Свирид Гаврилович(через силу). Надюша! Что, смотришь, как разукрасили? Засыпался, старый дурень!.. Так мне и надо! Пустился разговоры разговаривать… Не тот теперь бой, что прежде. Мотоциклистов подкинули, гады… Ладно, хоть остальные наши отбились…
Коля (бредит). Я ничего не знаю… Не знаю!..
Надюша. Тебя, папа, забрали дома?
Свирид Гаврилович. В восемнадцатом году техника у нас была одна, теперь, вишь, выходит целый прогресс… Брешут, плешивые. Мы и технику найдем… Научимся коржи с маком есть!..
Хома Мартынович. Времени нет учиться, Свирид Гаврилович.
Надюша. Коля ранен? Надо перевязать, руки освободите…
Свирид Гаврилович. Сейчас! Будет время и поучиться. Ловко бьют, сукины сыны… Нет, думаю, дураков нет… Упал и притворяюсь мертвым. (Пробует развязать руки.) Одна только веревочная техника осталась старая – вяжут руки, как и в восемнадцатом году… А я таки малость понимаю в этом деле. (Освободив руки.) Ловкость рук и никакого мошенства! Больше пока никого не буду развязывать, чтоб не нарваться на кулаки… Коля, давай хоть поправлю малость…
Коля (бредит). Я вам ничего не скажу!
Свирид Гаврилович. И не нужно мне говорить… Вот так сядь, лучше будет. Посмотрим повязку. Повязка на месте. Когда будем дома, тогда накрутим свежего бинта – и все… Терпи, калаче, тебя черт не возьмет!.. Что ты на мне увидела, Надюша?
Надюша. Вы дома никогда не были таким!..
Свирид Гаврилович. А чего расстраиваться? Победа будет за нами! Будет, ого! Недолго нам тут сидеть. Мне Максим крикнул. Этот хлопец не подведет! Мы с его родителем партизанили. Настоящая рабочая донбасская династия. Да! Каков отец, таков и сын…
Хома Мартынович. Мне почки отбили, Свирид Гаврилович.
Свирид Гаврилович. Кто там вас спрашивает про нутро? По внешности вы орлом выглядите! Пускай они, бандиты, думают, что у нас железное нутро, стальные нервы! Династия, Хома Мартынович! Да нам внуки в глаза наплюют, коли мы не сможем так бороться, так умереть, как отцы паши и деды, как прадеды паши!

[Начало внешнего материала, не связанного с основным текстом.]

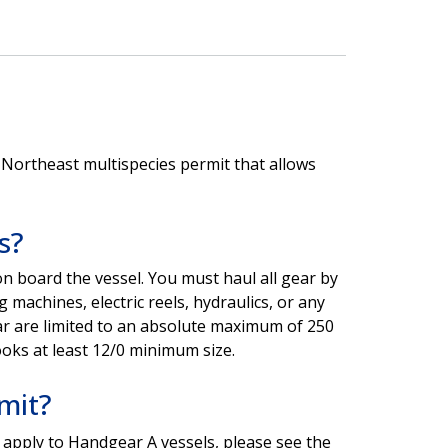
 Northeast multispecies permit that allows
s?
on board the vessel. You must haul all gear by
 machines, electric reels, hydraulics, or any
ar are limited to an absolute maximum of 250
ooks at least 12/0 minimum size.
mit?
 apply to Handgear A vessels, please see the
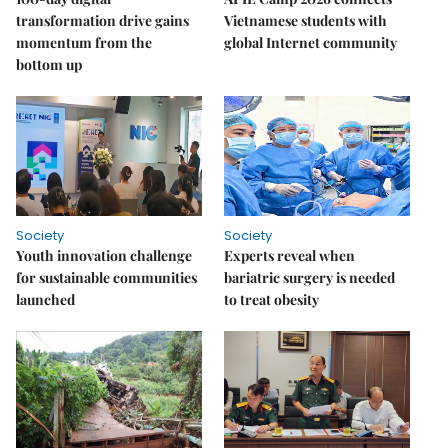
transformation drive gains
Vietnamese students with
momentum from the
global Internet community
bottom up
Society
Society
Youth innovation challenge
Experts reveal when
for sustainable communities
bariatric surgery is needed
launched
to treat obesity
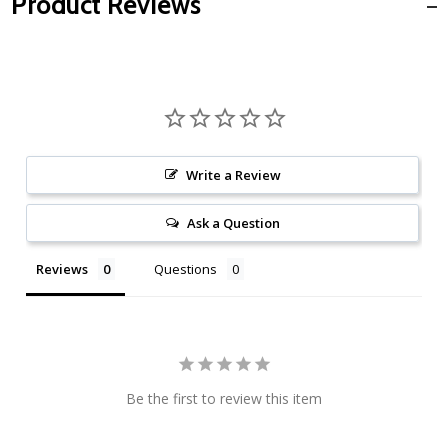
Product Reviews
Write a Review
Ask a Question
Reviews
Questions
Be the first to review this item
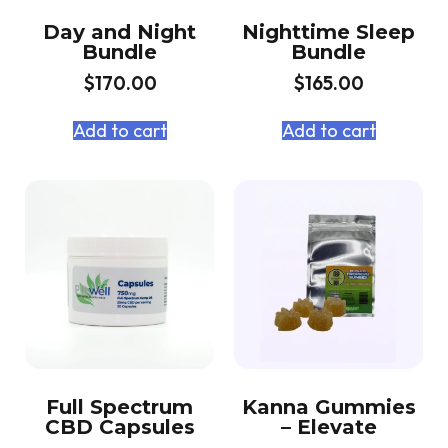
Day and Night
Nighttime Sleep
Bundle
Bundle
$
170.00
$
165.00
Add to cart
Add to cart
Full Spectrum
Kanna Gummies
CBD Capsules
– Elevate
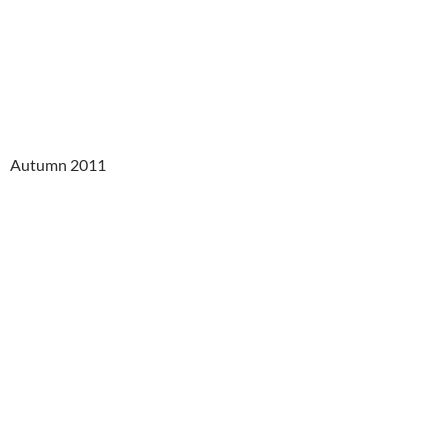
Autumn 2011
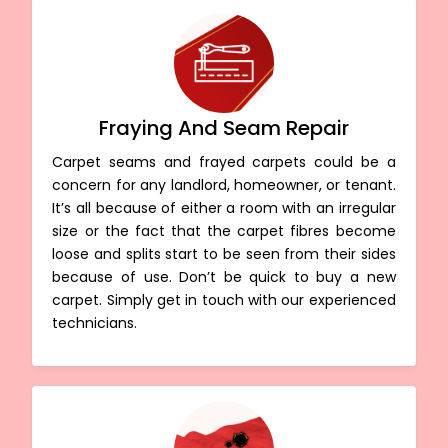
Fraying And Seam Repair
Carpet seams and frayed carpets could be a
concern for any landlord, homeowner, or tenant.
It’s all because of either a room with an irregular
size or the fact that the carpet fibres become
loose and splits start to be seen from their sides
because of use. Don’t be quick to buy a new
carpet. Simply get in touch with our experienced
technicians.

Хома Мартынович. Я могу терпеть, Свирид Гаврилович.
Свирид Гаврилович. Правильно! Мы из них воду поварим! Династия вам покажет, как живут и как помирают!..
Надюша. Максим знает, что я тут?
Свирид Гаврилович. Ага, не хотела его полюбить! Вот бы теперь и пригодилось. Он такого покажет этим немчикам да общипанным итальянцам! Даю тебе слово – выйдем отсюда, веришь?
Надюша. Я его полюбила, папа.
Свирид Гаврилович. Вот за это спасибо, дочка! Такого слова я от тебя дома и за сотню лет бы не услыхал! А тут – наставляю ухо и слышу. Эх, Максим, Максим, не знаем мы с тобой, как с женщинами разговаривать!
Хома Мартынович. Я слышу кто-то подошел к двери…
Свирид Гаврилович. Милости просим… (Садится на поя, обматывает себе руки веревкой.)
Входит Леонид в немецкой форме, голова и руки только что забинтованы. За ним немец.
Леонид. Смотрите хорошенько, Эрнст. Передаю на вашу ответственность. Руку мне ранил этот старик… (Толкает Свирида Гавриловича ногой.) Вам, Эрнст, случалось встречать человека, которого вы двадцать лет назад расстреляли?